Il segretario reggente del PD Maurizio Martina con il presidente Matteo Orfini. (ANSA/ANGELO CARCONI)

Il PD ha rimandato la decisione sul nuovo segretario

L'Assemblea nazionale ha votato per non prendere oggi la decisione sulla quale si era diviso il partito, “congelando” le dimissioni di Renzi e la reggenza di Martina

Il segretario reggente del PD Maurizio Martina con il presidente Matteo Orfini. (ANSA/ANGELO CARCONI)

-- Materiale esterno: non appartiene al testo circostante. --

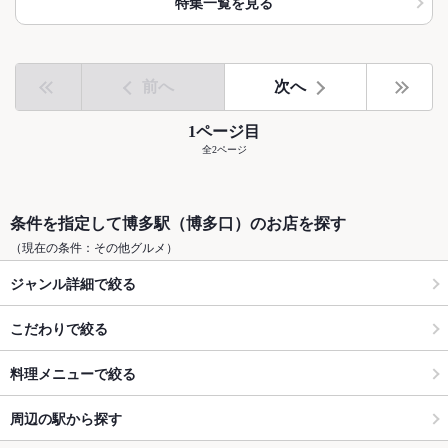
特集一覧を見る
前へ
次へ
1ページ目
全2ページ
条件を指定して博多駅（博多口）のお店を探す
（現在の条件：その他グルメ）
ジャンル詳細で絞る
こだわりで絞る
料理メニューで絞る
周辺の駅から探す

L’Assemblea Nazionale del Partito Democratico, che si è riunita questa mattina all’hotel Ergife di Roma, ha rinviato discussione sul nuovo segretario, cioè la decisione più attesa e importante prevista per oggi, e sulla quale il partito si era diviso tra chi voleva subito un congresso e chi voleva nel frattempo assegnare formalmente l’incarico al vice segretario Maurizio Martina. La proposta è arrivata dal presidente Matteo Orfini, ed è stata approvata con 397 voti a favore, 221 contrari e 6 astenuti, ma è stata accolta con rumorose proteste da molti dei delegati.

Secondo quanto hanno scritto i giornali, la decisione è stata una conseguenza del fallimento dei tentativi di mediazione tra le due principali mozioni: quella dei sostenitori di Matteo Renzi, che volevano convocare subito un nuovo congresso, e quella dei suoi avversari interni al PD, che volevano ufficializzare nell’attesa la nomina a Martina, per ora in una condizione ufficiosa e politicamente debole di segretario reggente. Orfini ha spiegato che con il rinvio deciso oggi la situazione attuale, che vede Renzi come segretario dimissionario e Martina come vice-segretario facente funzioni, è “congelata”.

Il PD è arrivato diviso all’Assemblea di oggi. La fazione maggioritaria era formata dai sostenitori di Renzi, che nonostante la sconfitta del 4 marzo continua a esercitare una forte influenza sul partito. Quella minoritaria, dei suoi rivali, era formata sia da alcuni dei suoi ex alleati, come Martina e il ministro della Cultura Dario Franceschini, sia dalla minoranza interna che gli si oppone sin dal congresso del 2017 e i cui leader sono il ministro della Giustizia Andrea Orlando e il presidente della Puglia Michele Emiliano.

I giornali scrivono che la decisione di rimandare la decisione sul segretario era stata approvata da entrambe le parti, con un accordo all’ultimo minuto dopo che entrambe le fazioni avevano raccolto in mattinata le firme per le proprie mozioni. A votare contro sono stati prevalentemente gli avversari di Renzi, ma tra loro c’erano anche sostenitori dell’ex segretario, delusi dal rinvio. Nonostante il rinvio, la minoranza ha chiesto di poter votare sulla relazione che ha tenuto Martina, che è stata approvata con 294 voti a favori e 8 astenuti. Martina ha detto: «se tocca a me, anche se per poche settimane, tocca a me», e ha assicurato che si farà un congresso anticipato. Renzi non ha invece parlato, nonostante avesse preparato un intervento. Il resto dell’assemblea è stata dedicata all’analisi della situazione politica e del risultato elettorale.

I “renziani” chiedevano che l’assemblea nazionale sciogliesse tutti gli organi del partito e che desse il via al congresso. Se passasse la loro linea alla prossima assemblea, che si terrà probabilmente tra fine giugno e inizio luglio, le primarie si svolgerebbero probabilmente all’inizio dell’autunno e a ottobre o novembre ci sarebbe il nuovo segretario. Nel frattempo il partito verrebbe guidato dal suo presidente, Matteo Orfini, ritenuto un alleato di Renzi anche se non un vero e proprio “renziano”. L’opposizione interna, invece, per il momento si è schierata quasi tutta con Martina, che ha chiesto all’assemblea di eleggerlo formalmente segretario. Martina vorrebbe guidare il partito per un anno attraverso una fase di discussione e confronto che termini con un congresso “rifondativo”, cioè un congresso che non si limiti a nominare un nuovo segretario ma che porti anche a profondi cambiamenti nella struttura del partito.